Most new cars feature a servo that gives power assistance to the steering so that it’s easier to turn the wheel at low speeds. But in performance cars this assistance can disrupt the feedback you get from the steering, so manufacturers always try to strike a good balance between assistance and feel.
The car’s wheels are not only designed to look good, they can be designed to boost performance as well. Wider wheels mean bigger tyres can be fitted, which improves grip, while large diameter wheels can improve the feel of a sports car, although they may also mean bumps are more easily felt in the cabin. Manufacturers can use different wheel offsets to adjust a car’s handling characteristics, while lighter alloy wheels give a lower unsprung weight – the amount of weight being held onto by the suspension when it’s lifted off the ground – which can also boost handling.
Perhaps an often overlooked part of car handling is tyres. Switching rubber can have a significant impact on the way a car behaves. Some rubber is designed more for comfort than grip, and you might notice a difference in road noise from different tyre brands, while wider tyres improve grip in corners. Tyre pressures are also important when it comes to handling, as having odd pressures from one side of the car to the other can upset a car’s balance. Your car’s recommended tyre pressures can be found in the owner’s manual or on a sticker on the bodywork, either in a door opening or behind the fuel filler flap.
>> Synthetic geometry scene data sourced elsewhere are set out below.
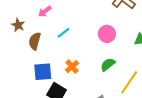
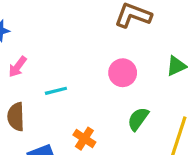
cyan line: (63, 33) -> (56, 91), turned 40

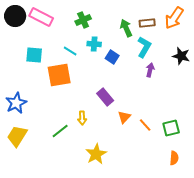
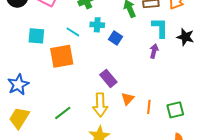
cyan L-shape: (144, 47) -> (160, 28), moved, turned -30
yellow arrow: (82, 118) -> (100, 105), moved, size x1.6
orange line: (145, 125) -> (149, 107), turned 48

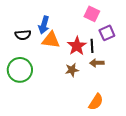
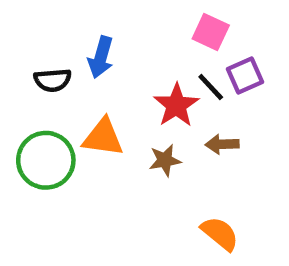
orange triangle: (51, 40) -> (103, 137), moved
black line: (92, 46) -> (211, 87), moved, turned -40
orange semicircle: (96, 102) -> (220, 234), turned -84

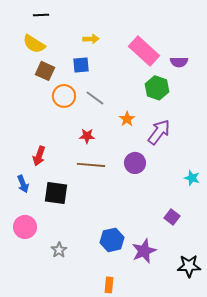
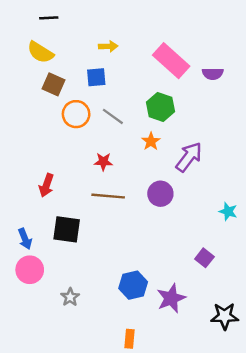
green hexagon: (157, 88) -> (160, 107), moved
blue arrow: (23, 184) -> (25, 239), moved

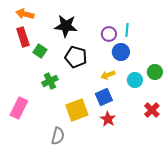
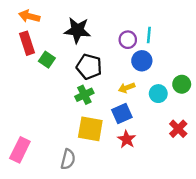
green cross: (50, 81) -> (84, 95), moved
pink rectangle: (19, 108) -> (20, 150), moved
yellow square: (77, 110) -> (90, 129), turned 30

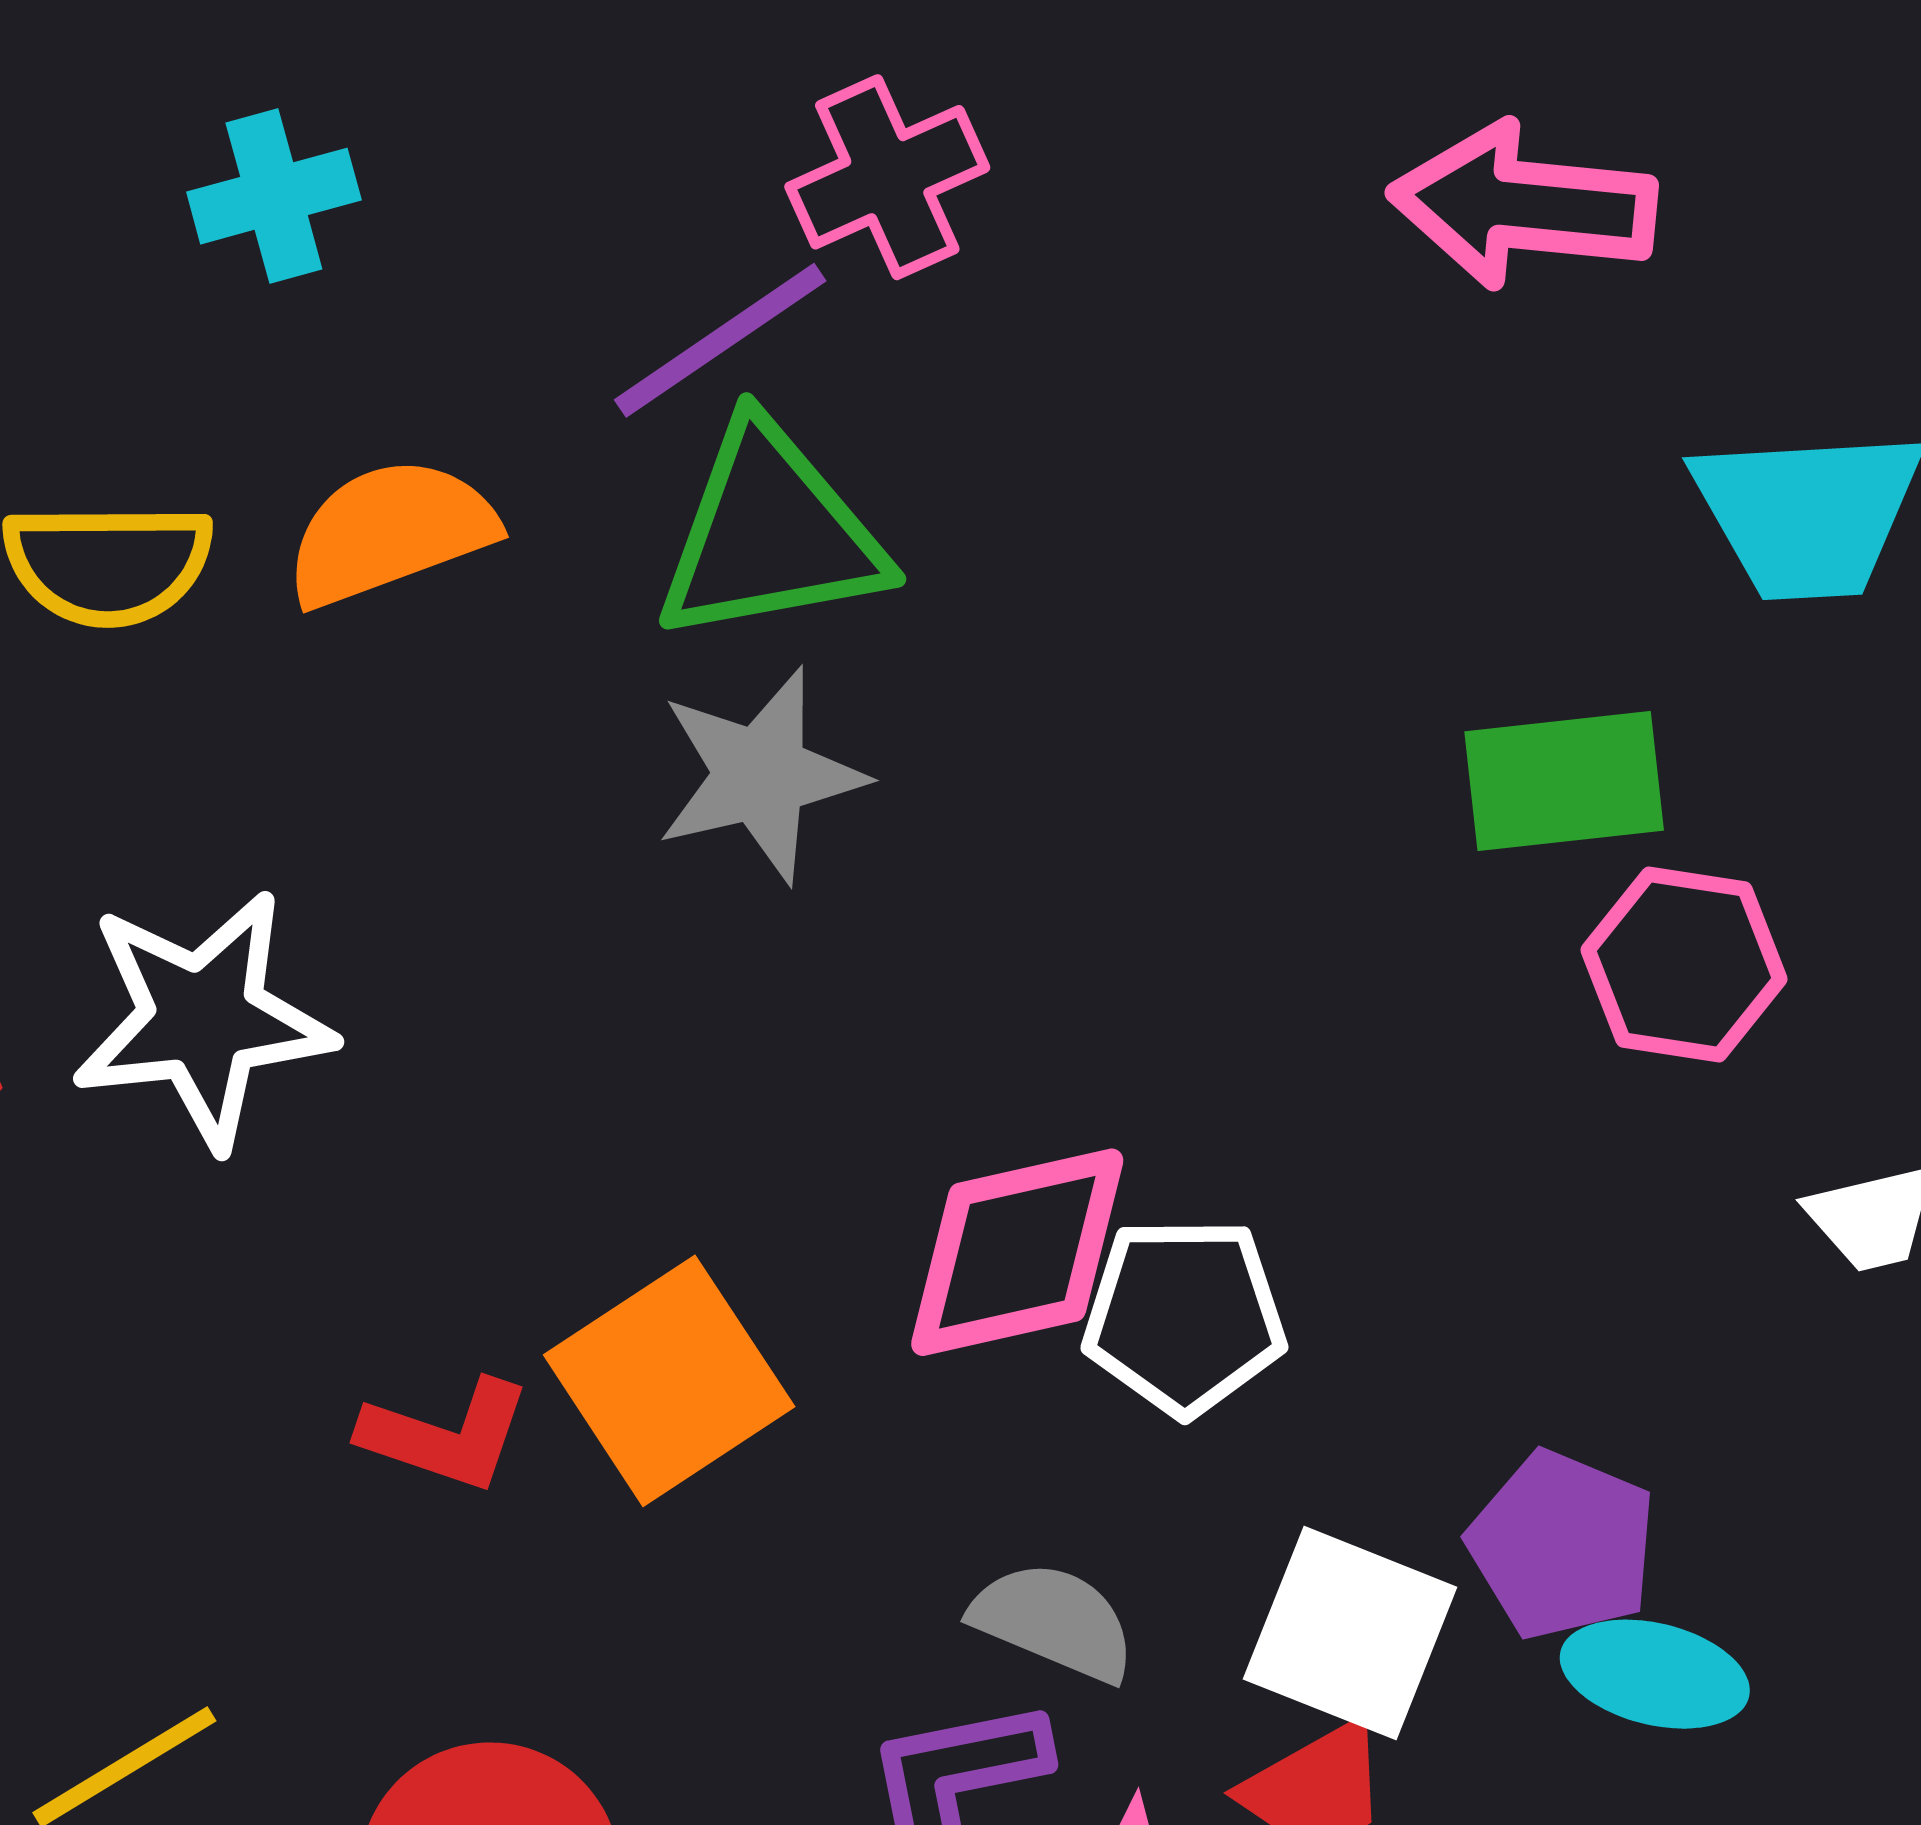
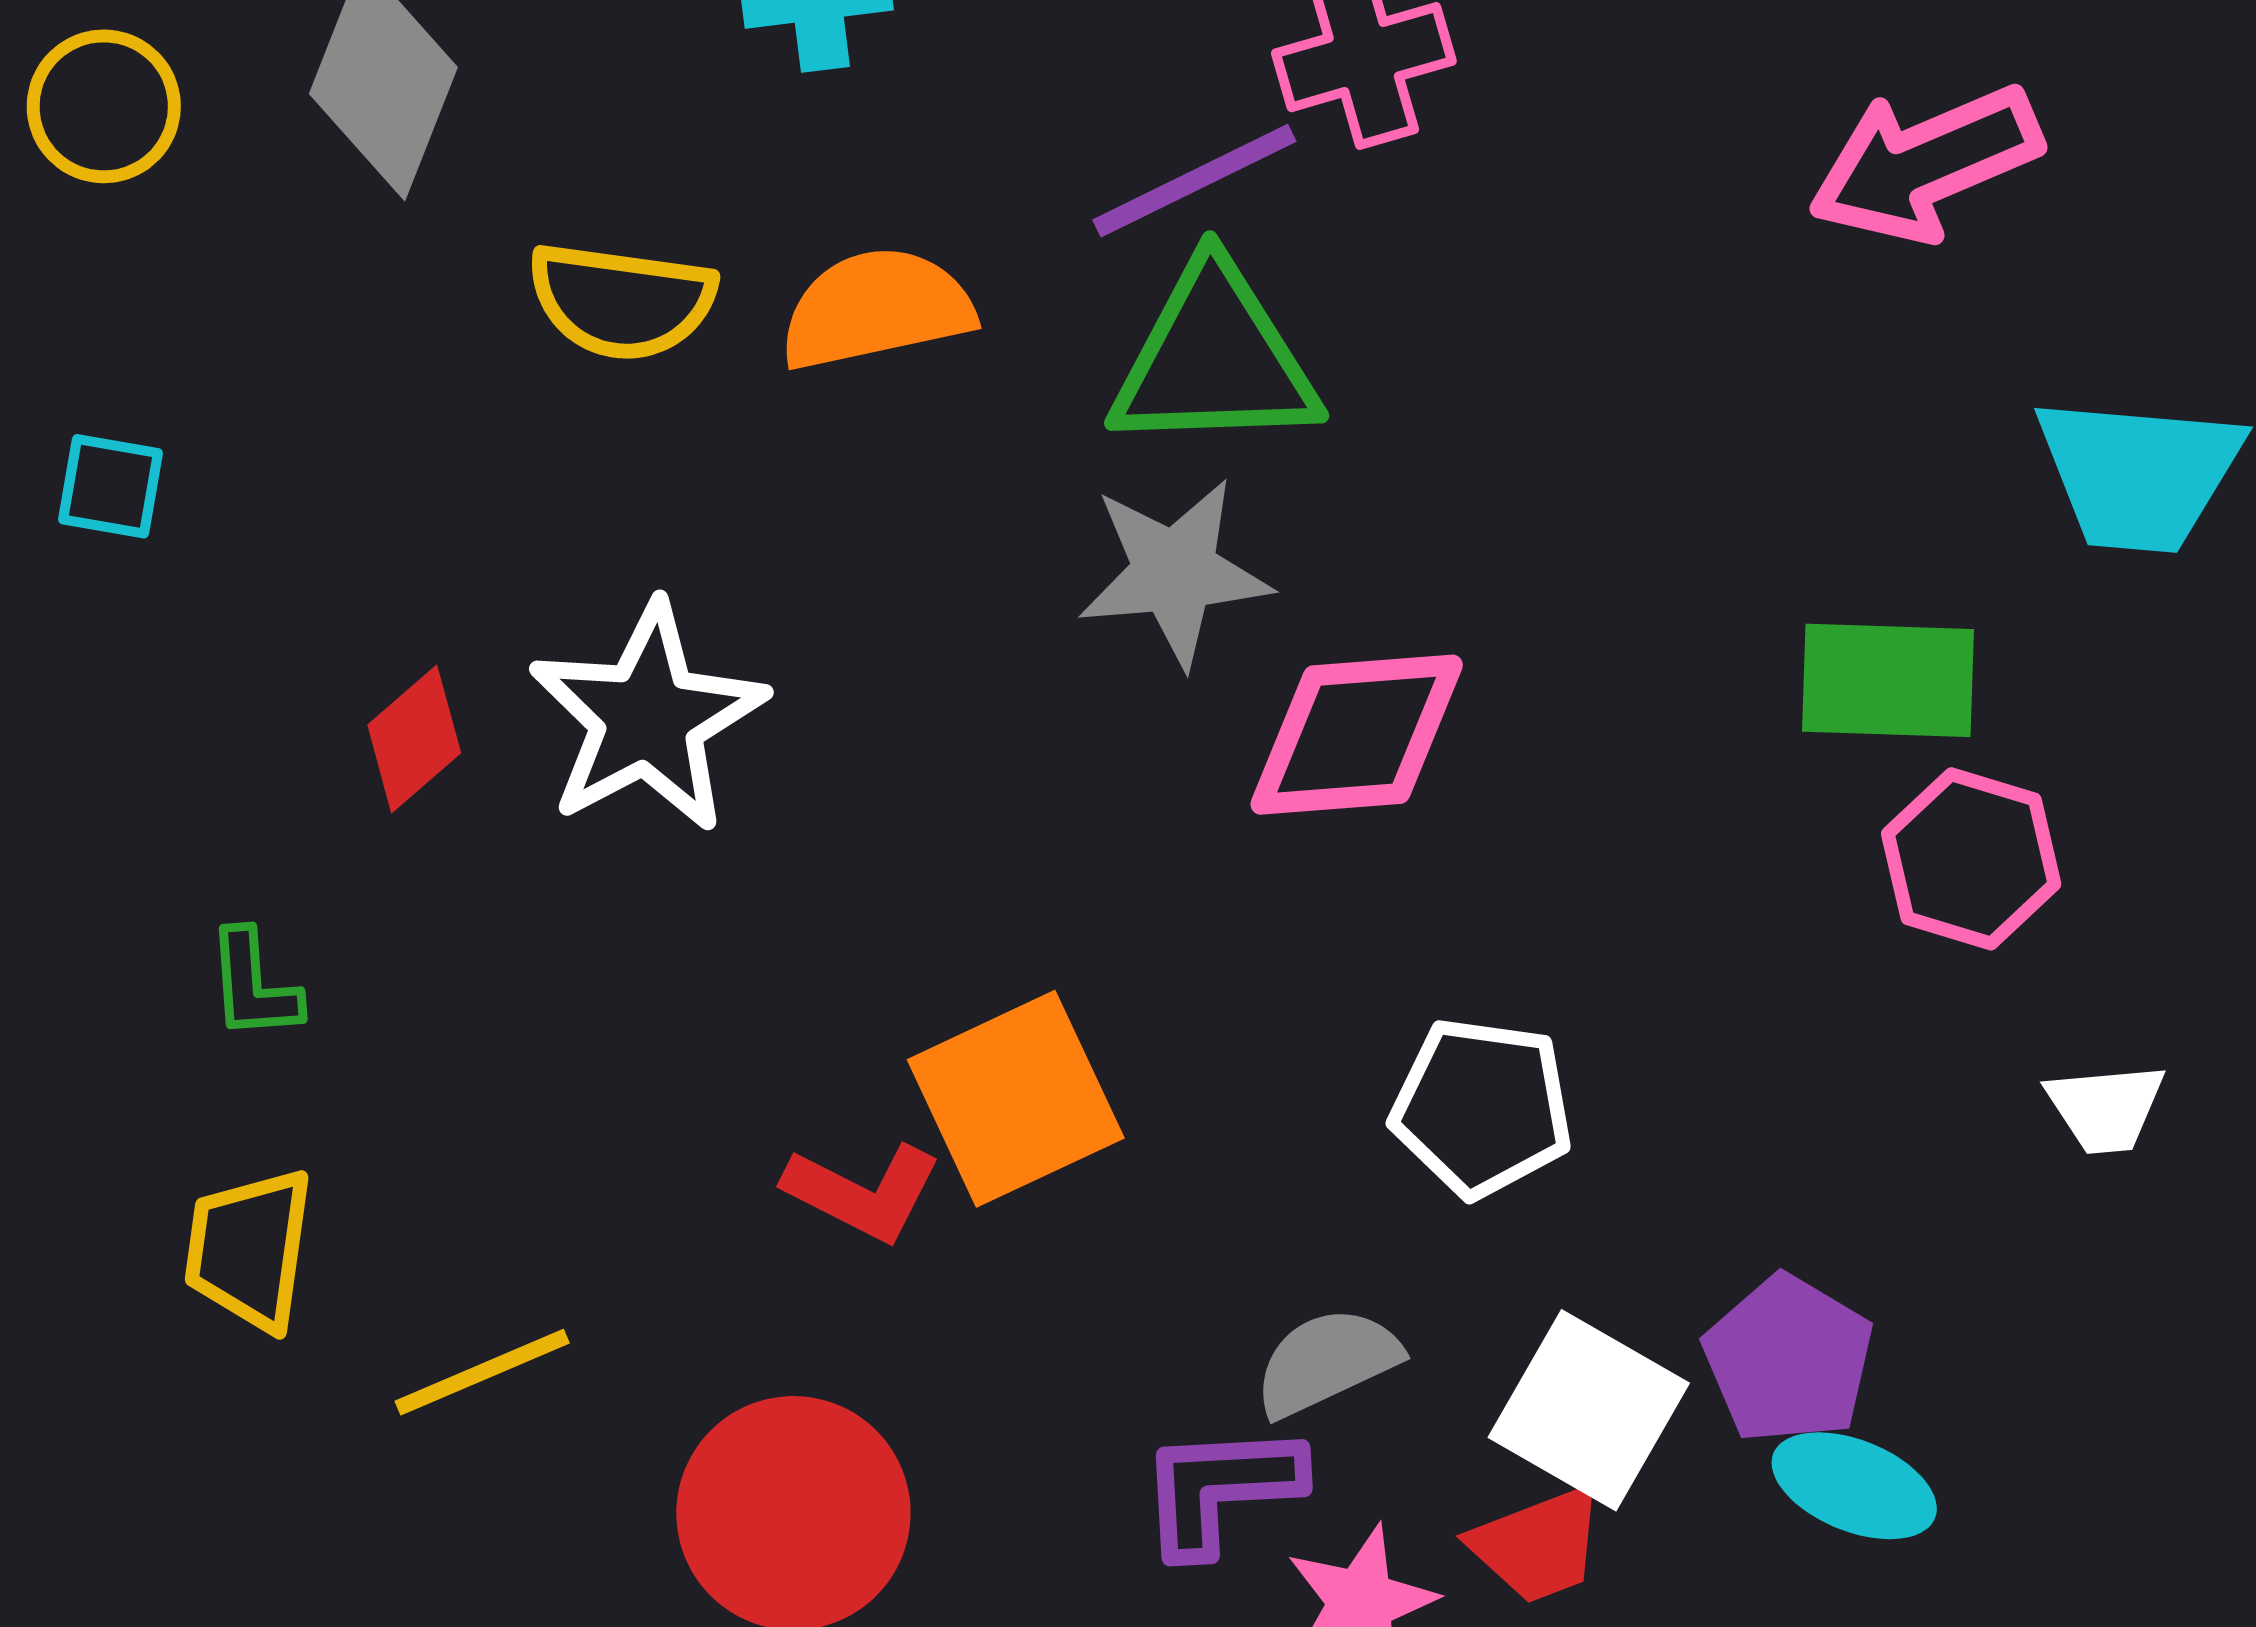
pink arrow: (1523, 205) -> (1925, 164), turned -37
white star: (203, 1019) -> (648, 718), turned -30
pink diamond: (1017, 1252) -> (1357, 735), moved
red L-shape: (446, 1435) -> (863, 1192), moved
gray semicircle: (1054, 1621) -> (1327, 1362), turned -56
It’s always worth regularly checking the amount of air pressure in your tyres is correct.
While a car’s brakes don’t have a direct impact on its handling, they make up part of the unsprung weight that the suspension has to deal with. Nearly every new car sold comes with an anti-lock braking system (ABS) and this is usually set up to work with the ESC to ensure the car will come to a safe and secure stop when braking.
Braking power is important for inspiring confidence in a car’s drivers and powerful brakes can do much to help performance cars scrub off speed quickly but most important is pedal feel and response. This allows drivers to brake accurately, removing the right amount of speed without provoking the electronic safety net into action.
The car’s gearbox doesn’t directly affect a car’s handling, but a responsive gearbox can boost confidence in the way a car drives. Correctly spaced gear ratios make the best use of the engine’s power and can make a car good to drive, while badly spaced gears will be frustrating.
The gearbox is connected to the wheels via a differential, which allows the inside and outside wheels to rotate at different speeds. Some sports cars feature a limited-slip differential (LSD), which limits the amount of slip between the wheels, this can boost cornering performance. Again, electronic systems on some cars are able to emulate an LSD by braking an inside wheel in corners to allow a car to hold its line in a bend.
A manual gearbox is considered to be the gearbox of choice for enthusiastic drivers, as it puts the driver in full control of the car, but the automatic gearbox has come on in leaps and bounds in the past few years to offer an alternative option.
While conventional auto boxes are still designed for cruising over fast driving, the latest eight-speed autos seen in BMWs and Jaguars, plus the twin-clutch semi-auto pioneered by Volkswagen, offer great control and are able to shift faster than a regular manual. Indeed, Ferrari no longer offers a manual gearbox on its road cars, instead relying on F1-style technology to deliver racing car-like shifts.
Whatever gearbox you choose, it needs to offer positive shifts that ensure you’re in the right gear at the right time.